◆ Exercise goal
Which lines of the listing hold the string "weekday"? Copy those lines.

◆ Given data
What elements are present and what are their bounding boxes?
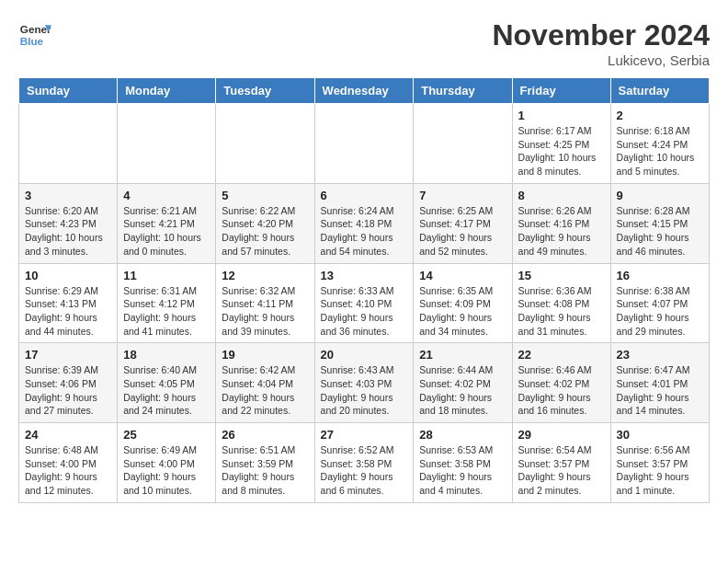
calendar-cell: 2Sunrise: 6:18 AM Sunset: 4:24 PM Daylig… [610,104,709,184]
calendar-cell: 13Sunrise: 6:33 AM Sunset: 4:10 PM Dayli… [314,263,414,343]
day-info: Sunrise: 6:48 AM Sunset: 4:00 PM Dayligh… [25,443,111,498]
day-info: Sunrise: 6:42 AM Sunset: 4:04 PM Dayligh… [222,363,308,418]
week-row-4: 17Sunrise: 6:39 AM Sunset: 4:06 PM Dayli… [19,343,710,423]
location: Lukicevo, Serbia [492,52,710,68]
day-info: Sunrise: 6:32 AM Sunset: 4:11 PM Dayligh… [222,284,308,339]
day-info: Sunrise: 6:46 AM Sunset: 4:02 PM Dayligh… [518,363,605,418]
logo-icon: General Blue [18,18,51,52]
day-number: 23 [617,348,703,362]
calendar-cell: 29Sunrise: 6:54 AM Sunset: 3:57 PM Dayli… [512,423,610,503]
day-number: 1 [518,109,605,122]
day-number: 8 [518,189,605,202]
calendar-cell [314,104,414,184]
day-number: 27 [321,428,408,442]
calendar-cell: 15Sunrise: 6:36 AM Sunset: 4:08 PM Dayli… [512,263,610,343]
day-info: Sunrise: 6:53 AM Sunset: 3:58 PM Dayligh… [419,443,506,498]
day-number: 3 [25,189,111,202]
day-number: 7 [419,189,506,202]
calendar-cell: 20Sunrise: 6:43 AM Sunset: 4:03 PM Dayli… [314,343,414,423]
day-info: Sunrise: 6:25 AM Sunset: 4:17 PM Dayligh… [419,204,506,259]
day-info: Sunrise: 6:38 AM Sunset: 4:07 PM Dayligh… [617,284,703,339]
day-info: Sunrise: 6:54 AM Sunset: 3:57 PM Dayligh… [518,443,605,498]
calendar-cell [19,104,118,184]
calendar-cell: 21Sunrise: 6:44 AM Sunset: 4:02 PM Dayli… [414,343,512,423]
calendar-cell: 7Sunrise: 6:25 AM Sunset: 4:17 PM Daylig… [414,183,512,263]
svg-text:General: General [20,23,51,35]
calendar-cell: 9Sunrise: 6:28 AM Sunset: 4:15 PM Daylig… [610,183,709,263]
day-number: 17 [25,348,111,362]
day-number: 5 [222,189,308,202]
calendar-cell: 4Sunrise: 6:21 AM Sunset: 4:21 PM Daylig… [118,183,216,263]
calendar-cell: 26Sunrise: 6:51 AM Sunset: 3:59 PM Dayli… [216,423,314,503]
weekday-header-saturday: Saturday [610,78,709,104]
day-info: Sunrise: 6:36 AM Sunset: 4:08 PM Dayligh… [518,284,605,339]
day-number: 14 [419,269,506,282]
calendar-cell: 5Sunrise: 6:22 AM Sunset: 4:20 PM Daylig… [216,183,314,263]
calendar-cell: 24Sunrise: 6:48 AM Sunset: 4:00 PM Dayli… [19,423,118,503]
weekday-header-thursday: Thursday [414,78,512,104]
day-number: 13 [321,269,408,282]
day-number: 25 [123,428,210,442]
day-number: 20 [321,348,408,362]
weekday-header-friday: Friday [512,78,610,104]
weekday-header-sunday: Sunday [19,78,118,104]
day-number: 21 [419,348,506,362]
day-info: Sunrise: 6:43 AM Sunset: 4:03 PM Dayligh… [321,363,408,418]
day-number: 6 [321,189,408,202]
day-info: Sunrise: 6:51 AM Sunset: 3:59 PM Dayligh… [222,443,308,498]
day-number: 29 [518,428,605,442]
day-number: 30 [617,428,703,442]
day-number: 28 [419,428,506,442]
calendar-cell: 11Sunrise: 6:31 AM Sunset: 4:12 PM Dayli… [118,263,216,343]
calendar-table: SundayMondayTuesdayWednesdayThursdayFrid… [18,77,710,503]
title-block: November 2024 Lukicevo, Serbia [492,18,710,68]
day-number: 9 [617,189,703,202]
calendar-cell: 27Sunrise: 6:52 AM Sunset: 3:58 PM Dayli… [314,423,414,503]
calendar-cell: 18Sunrise: 6:40 AM Sunset: 4:05 PM Dayli… [118,343,216,423]
day-info: Sunrise: 6:31 AM Sunset: 4:12 PM Dayligh… [123,284,210,339]
day-info: Sunrise: 6:40 AM Sunset: 4:05 PM Dayligh… [123,363,210,418]
day-info: Sunrise: 6:44 AM Sunset: 4:02 PM Dayligh… [419,363,506,418]
calendar-cell: 14Sunrise: 6:35 AM Sunset: 4:09 PM Dayli… [414,263,512,343]
day-info: Sunrise: 6:21 AM Sunset: 4:21 PM Dayligh… [123,204,210,259]
day-info: Sunrise: 6:20 AM Sunset: 4:23 PM Dayligh… [25,204,111,259]
calendar-cell [414,104,512,184]
calendar-cell: 30Sunrise: 6:56 AM Sunset: 3:57 PM Dayli… [610,423,709,503]
calendar-cell: 22Sunrise: 6:46 AM Sunset: 4:02 PM Dayli… [512,343,610,423]
week-row-3: 10Sunrise: 6:29 AM Sunset: 4:13 PM Dayli… [19,263,710,343]
day-number: 26 [222,428,308,442]
weekday-header-row: SundayMondayTuesdayWednesdayThursdayFrid… [19,78,710,104]
day-info: Sunrise: 6:47 AM Sunset: 4:01 PM Dayligh… [617,363,703,418]
calendar-cell: 3Sunrise: 6:20 AM Sunset: 4:23 PM Daylig… [19,183,118,263]
calendar-cell: 12Sunrise: 6:32 AM Sunset: 4:11 PM Dayli… [216,263,314,343]
logo: General Blue [18,18,51,52]
month-title: November 2024 [492,18,710,52]
week-row-5: 24Sunrise: 6:48 AM Sunset: 4:00 PM Dayli… [19,423,710,503]
day-number: 15 [518,269,605,282]
calendar-cell: 23Sunrise: 6:47 AM Sunset: 4:01 PM Dayli… [610,343,709,423]
day-info: Sunrise: 6:17 AM Sunset: 4:25 PM Dayligh… [518,124,605,178]
day-number: 11 [123,269,210,282]
calendar-cell: 1Sunrise: 6:17 AM Sunset: 4:25 PM Daylig… [512,104,610,184]
weekday-header-tuesday: Tuesday [216,78,314,104]
day-number: 10 [25,269,111,282]
calendar-cell: 8Sunrise: 6:26 AM Sunset: 4:16 PM Daylig… [512,183,610,263]
day-number: 18 [123,348,210,362]
day-info: Sunrise: 6:35 AM Sunset: 4:09 PM Dayligh… [419,284,506,339]
day-number: 12 [222,269,308,282]
calendar-cell: 28Sunrise: 6:53 AM Sunset: 3:58 PM Dayli… [414,423,512,503]
weekday-header-monday: Monday [118,78,216,104]
calendar-cell: 6Sunrise: 6:24 AM Sunset: 4:18 PM Daylig… [314,183,414,263]
day-info: Sunrise: 6:29 AM Sunset: 4:13 PM Dayligh… [25,284,111,339]
svg-text:Blue: Blue [20,35,44,47]
calendar-cell: 10Sunrise: 6:29 AM Sunset: 4:13 PM Dayli… [19,263,118,343]
weekday-header-wednesday: Wednesday [314,78,414,104]
day-info: Sunrise: 6:56 AM Sunset: 3:57 PM Dayligh… [617,443,703,498]
page-header: General Blue November 2024 Lukicevo, Ser… [18,18,710,68]
day-number: 22 [518,348,605,362]
calendar-cell [118,104,216,184]
week-row-2: 3Sunrise: 6:20 AM Sunset: 4:23 PM Daylig… [19,183,710,263]
day-number: 2 [617,109,703,122]
day-info: Sunrise: 6:49 AM Sunset: 4:00 PM Dayligh… [123,443,210,498]
calendar-cell: 17Sunrise: 6:39 AM Sunset: 4:06 PM Dayli… [19,343,118,423]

◆ Output of the exercise
weekday-header-saturday: Saturday [610,78,709,104]
weekday-header-thursday: Thursday [414,78,512,104]
weekday-header-friday: Friday [512,78,610,104]
weekday-header-sunday: Sunday [19,78,118,104]
weekday-header-row: SundayMondayTuesdayWednesdayThursdayFrid… [19,78,710,104]
weekday-header-tuesday: Tuesday [216,78,314,104]
weekday-header-monday: Monday [118,78,216,104]
weekday-header-wednesday: Wednesday [314,78,414,104]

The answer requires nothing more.